EXERCISE DETAILS: What are the lines, copied exactly, from the one containing "vengefulspirit (778, 616)" through the last line of the records below, both included?

[[ DATA FOR ANALYSIS open ]]

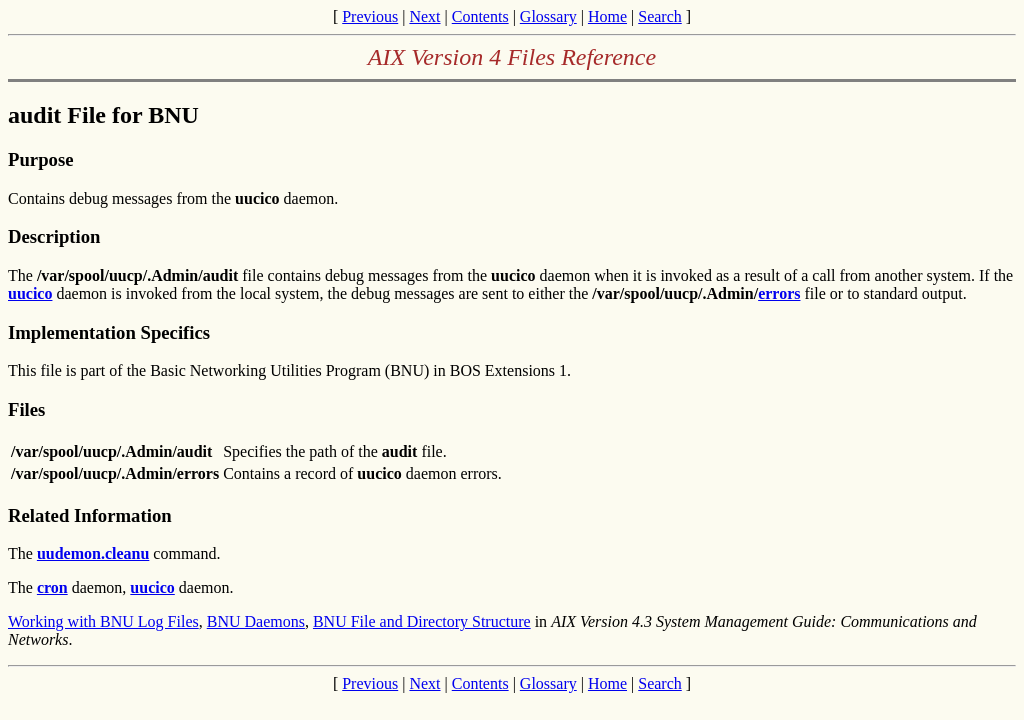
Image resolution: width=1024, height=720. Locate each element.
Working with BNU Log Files (103, 621)
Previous (370, 16)
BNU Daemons (256, 621)
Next (424, 16)
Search (660, 16)
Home (607, 16)
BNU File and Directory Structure (422, 621)
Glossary (548, 16)
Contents (480, 16)
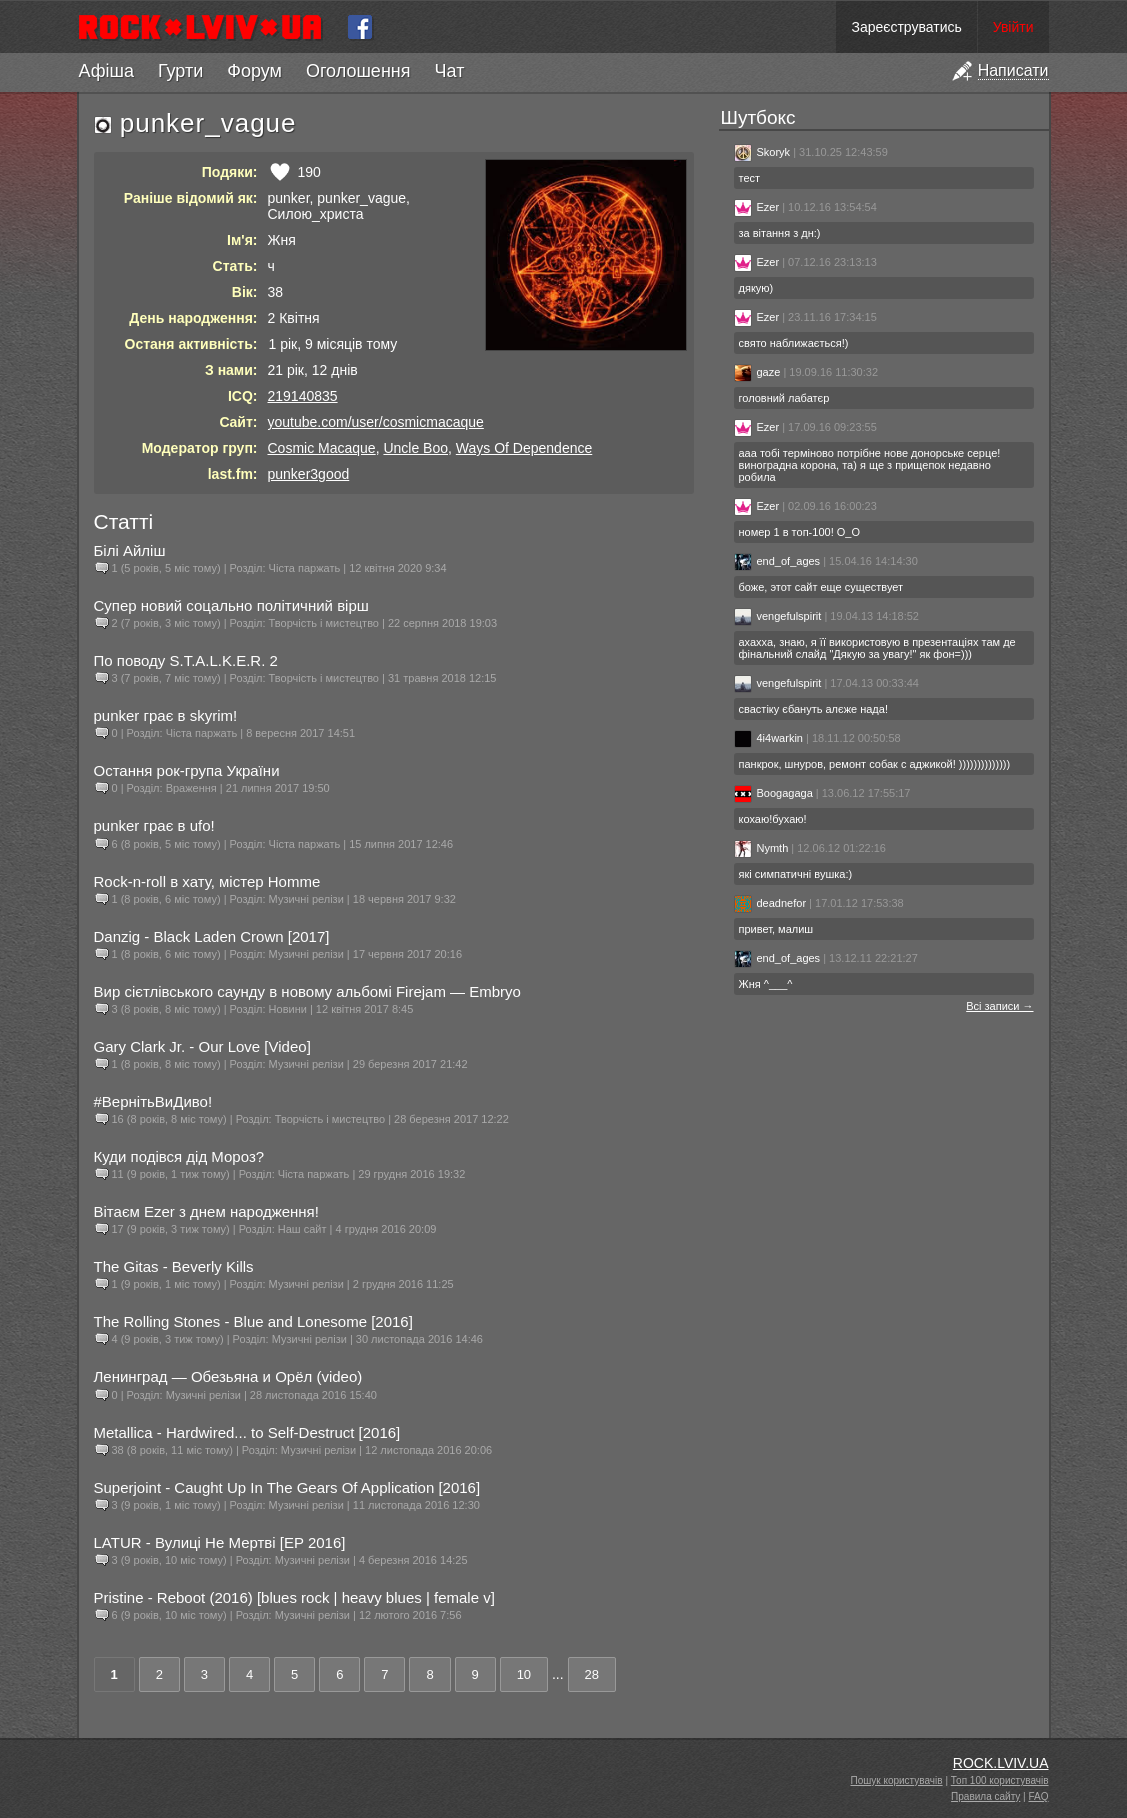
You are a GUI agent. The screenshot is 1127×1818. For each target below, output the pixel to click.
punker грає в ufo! (154, 825)
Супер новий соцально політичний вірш (231, 605)
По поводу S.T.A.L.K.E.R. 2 (186, 660)
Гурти (180, 71)
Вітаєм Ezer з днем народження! (206, 1211)
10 (524, 1674)
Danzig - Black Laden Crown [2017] (212, 936)
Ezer (757, 207)
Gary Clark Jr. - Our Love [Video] (202, 1046)
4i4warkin (768, 738)
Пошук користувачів (897, 1780)
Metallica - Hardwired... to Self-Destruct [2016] (247, 1432)
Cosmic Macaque (322, 448)
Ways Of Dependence (524, 448)
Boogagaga (773, 793)
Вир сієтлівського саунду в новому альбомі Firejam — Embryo (307, 991)
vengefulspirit (778, 616)
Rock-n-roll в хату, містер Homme (207, 881)
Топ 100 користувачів (1000, 1780)
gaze (757, 372)
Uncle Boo (415, 448)
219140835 (303, 396)
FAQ (1038, 1796)
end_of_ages (777, 561)
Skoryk (762, 152)
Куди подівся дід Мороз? (179, 1156)
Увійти (1013, 27)
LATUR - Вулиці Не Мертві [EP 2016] (220, 1542)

[[ DATA FOR ANALYSIS closed ]]

TASK RESPONSE:
vengefulspirit (778, 616)
Rock-n-roll в хату, містер Homme (207, 881)
Топ 100 користувачів (1000, 1780)
gaze (757, 372)
Uncle Boo (415, 448)
219140835 (303, 396)
FAQ (1038, 1796)
end_of_ages (777, 561)
Skoryk (762, 152)
Куди подівся дід Мороз? (179, 1156)
Увійти (1013, 27)
LATUR - Вулиці Не Мертві [EP 2016] (220, 1542)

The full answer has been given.